DatoCMS Site Search

How the crawling works

The DatoCMS Site Search crawler is an in-house spider we created, not a standard library. We will try to explain its behaviours here.

The crawling process starts from the URL you configure as the "Starting URL" in your build trigger settings. From there, it will recursively follow all the hyperlinks pointing to your domain. It will also look for URLs you provide in sitemaps (see below).

User Agent

The User-Agent used by our crawler is DatoCmsSearchBot.

How can I control what pages will be crawled on my site?

DatoCmsSearchBot respects the robots.txt directives user-agent, allow, and disallow (case-insensitive). We also support a simple * wildcard and the $ end-of-path indicator (ignoring possible query strings).

In the example below, DatoCmsSearchBot won't crawl documents that are under /do-not-crawl/ or /not-allowed/ or that end in .json.

User-agent: DatoCmsSearchBot      # DatoCMS's user agent
Disallow: /do-not-crawl/          # disallow this directory
Disallow: /*.json$                # disallow all JSON files

User-agent: *                     # any robot
Disallow: /not-allowed/           # disallow this directory

DatoCmsSearchBot does not currently support the crawl-delay directive in robots.txt and robots meta tags on HTML pages such as nofollow and noindex.

At the moment we do not support robots.txt with multiple groups for the same user agent.

Allow and Disallow: Order matters!

If your robots.txt requires more complex rules, DatoCmsSearchBot only respects the first matching Allow or Disallow directive for any given URL. For example, with a robots.txt like:

# INCORRECT robots.txt example that accidentally disallows /other/

User-agent: DatoCmsSearchBot
Allow: /blog/
Disallow: /
Allow: /other/

/blog/my-article, /blog/2/, etc. will be crawled
/other/my-page will NOT be crawled, even though it's Allowed, because it would've first matched the Disallow: / line right above it
In other words, ALL paths not starting with /blog will be skipped because of the Disallow: / rule. This is counterintuitive because it is the order of the directives, not their specificity, that our crawler respects.

If you wish to allow both /blog/ and /other/, then you MUST place their Allow directives first, like:

# Correct robots.txt example that allows both /blog/ and /other/

User-agent: DatoCmsSearchBot
Allow: /blog/
Allow: /other/
Disallow: /

This way, everything under /blog/ and /other/ will be crawled
Everything else will be skipped

Sitemaps

In addition to following the links within pages, if your website provides a Sitemap file, the crawler will use it as an additional source of URLs to crawl. Sitemap Index files are also supported.

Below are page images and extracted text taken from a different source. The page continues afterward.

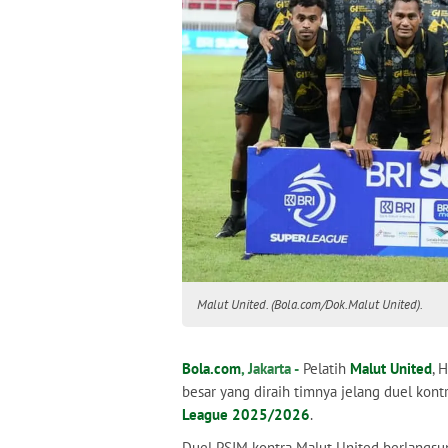
Malut United. (Bola.com/Dok.Malut United).
Bola.com
, Jakarta -
Pelatih
Malut United
, 
besar yang diraih timnya jelang duel kon
League 2025/2026
.
Duel PSIM kontra Malut United berlangsun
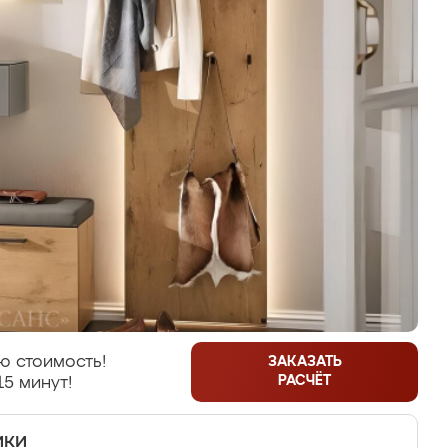
ю стоимость!
ЗАКАЗАТЬ
РАСЧЁТ
15 минут!
ики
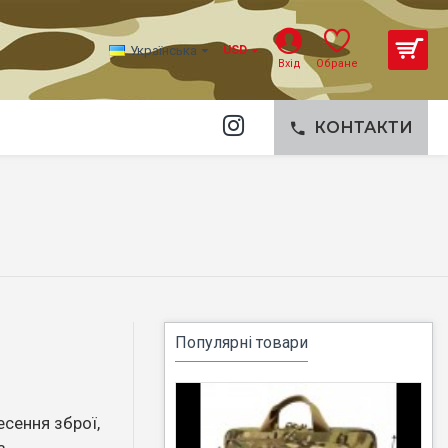
Українська
USD
Вхід
Обране
КОНТАКТИ
Популярні товари
есення зброї,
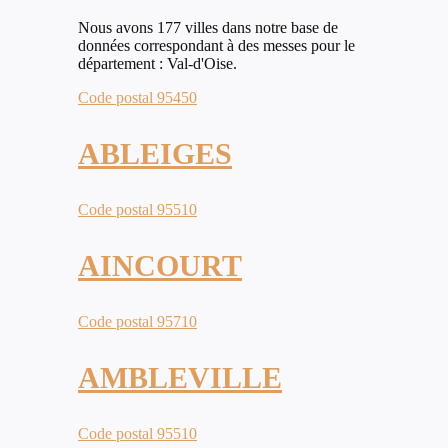
Nous avons 177 villes dans notre base de
données correspondant à des messes pour le
département : Val-d'Oise.
Code postal 95450
ABLEIGES
Code postal 95510
AINCOURT
Code postal 95710
AMBLEVILLE
Code postal 95510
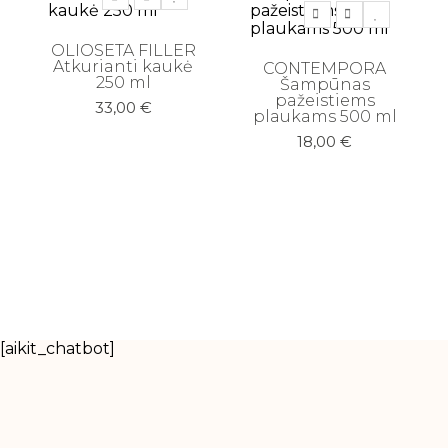
OLIOSETA FILLER
Atkurianti kaukė
CONTEMPORA
250 ml
Šampūnas
pažeistiems
33,00
€
plaukams 500 ml
18,00
€
[aikit_chatbot]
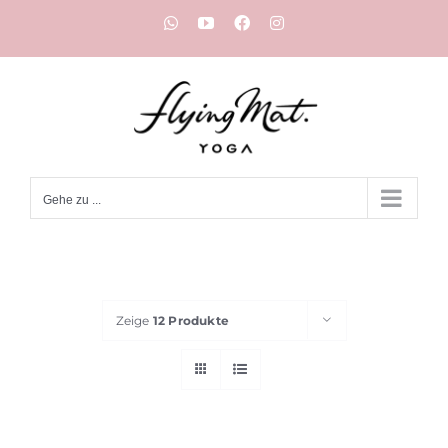
Zum
WhatsApp
YouTube
Facebook
Instagram
Inhalt
springen
Gehe zu ...
Zeige
12 Produkte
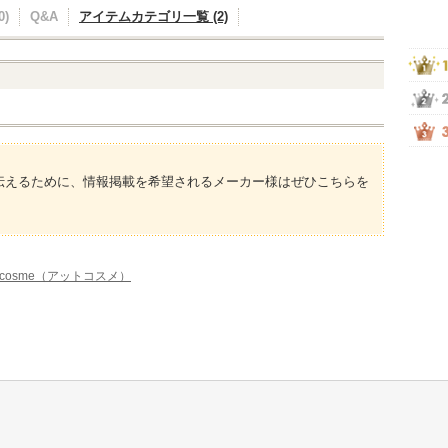
)
Q&A
アイテムカテゴリ一覧 (2)
伝えるために、情報掲載を希望されるメーカー様はぜひこちらを
cosme（アットコスメ）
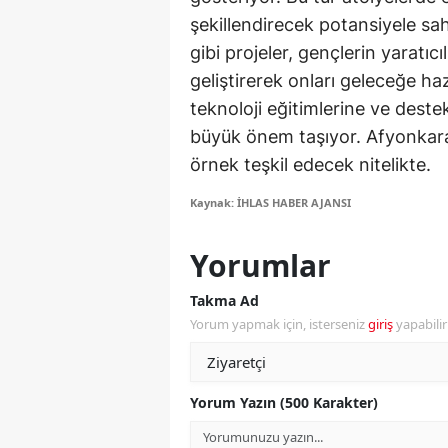
şekillendirecek potansiyele sa
S
gibi projeler, gençlerin yaratıc
Si
geliştirerek onları geleceğe ha
teknoloji eğitimlerine ve dest
S
büyük önem taşıyor. Afyonkarahi
S
örnek teşkil edecek nitelikte.
T
Kaynak: İHLAS HABER AJANSI
T
Yorumlar
T
Takma Ad
T
Yorum yapmak için, isterseniz
giriş
yapabili
Ş
U
Yorum Yazın (500 Karakter)
V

The crawler will first look for sitemap directives in the robots.txt file. If a robots.txt file does not exist, or it does not offer any sitemap directive, the crawler will try with /sitemap.xml under the root of your domain.

Ensure the URLs in your sitemaps match your domain!

Any link to domains different than the one configured as the "Website frontend URL" in your build trigger settings will be ignored by the bot.

Using a User-Agent custom suffix

For each search index, you can specify a custom suffix to be added to the standard User-Agent: for example, if you define "Docs", our crawler will use DatoCmsSearchBotDocs as a User-Agent.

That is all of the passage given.